Minha vontade era a de matar aquele maldito vampiro de olhos dourados. Antes que eu pudesse sair do lugar, Jasper me pegou pelo braço. Eu olhei sua mão me apertando, eu sabia que com um gesto fácil, poderia obrigá-lo a me soltar, eu poderia até mesmo machucá-lo, minha força era muito maior do que a dele agora. Mas eu não queria fazer nada, parte disso era minha consciência me alertando de que não seria um gesto propriamente meu, parte disso era meu medo.
Eu tinha medo de Jasper.
Porque ele não era apenas um vampiro mais fraco me segurando. Era Jasper Withlock me segurando, um vampiro tão acostumado com recém criado como um humano acostumado em respirar.

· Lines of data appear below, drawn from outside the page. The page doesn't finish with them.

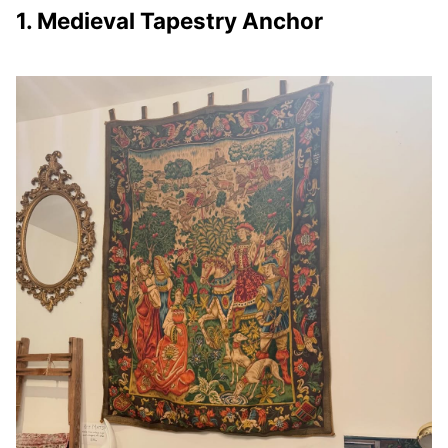
1. Medieval Tapestry Anchor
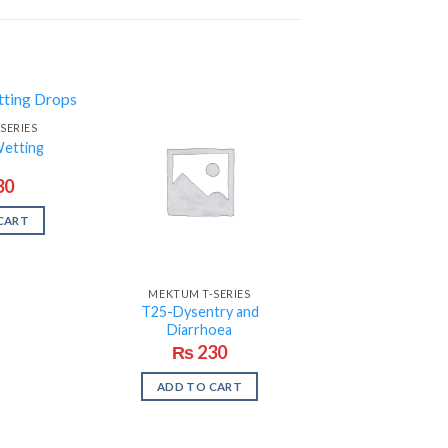
SERIES
etting
30
CART
MEKTUM T-SERIES
T25-Dysentry and
Diarrhoea
₨
230
ADD TO CART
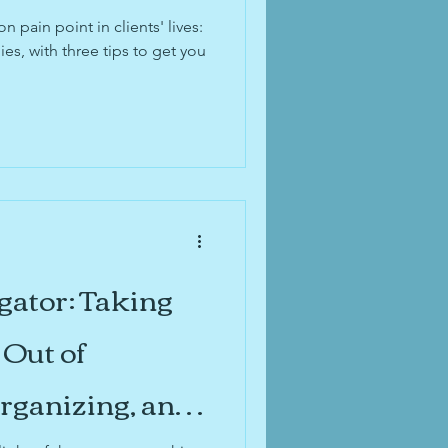
id organization
pain point in clients' lives:
ies, with three tips to get you
 organization
gator: Taking
Out of
Organizing, and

– O que aconteceu aqui, afinal?
Perguntei, temendo a resposta. Jasper soltou o meu braço quando viu que eu me acalmara. Ele respirou fundo e olhou para a janela. Parecia cansado, mesmo que isso fosse impossível.
– Alice e Edward tentaram te levar... eu impedi... fui mordido por Edward. Alice me chamou de monstro novamente... foi bem estranha... a sensação de que eu havia te atacado, você em meus braços... eu já vivi isso.
Percebi que o vampiro estava se lembrando do meu aniversário de dezoito anos. No dia fatídico que ele tentara me morder, sem obter sucesso. De repente eu senti pena de Jasper, mas rapidamente tratei de ignorar tal sentimento, temendo que ele pudesse sentir. Mas ele não deu indícios de que havia captado nada.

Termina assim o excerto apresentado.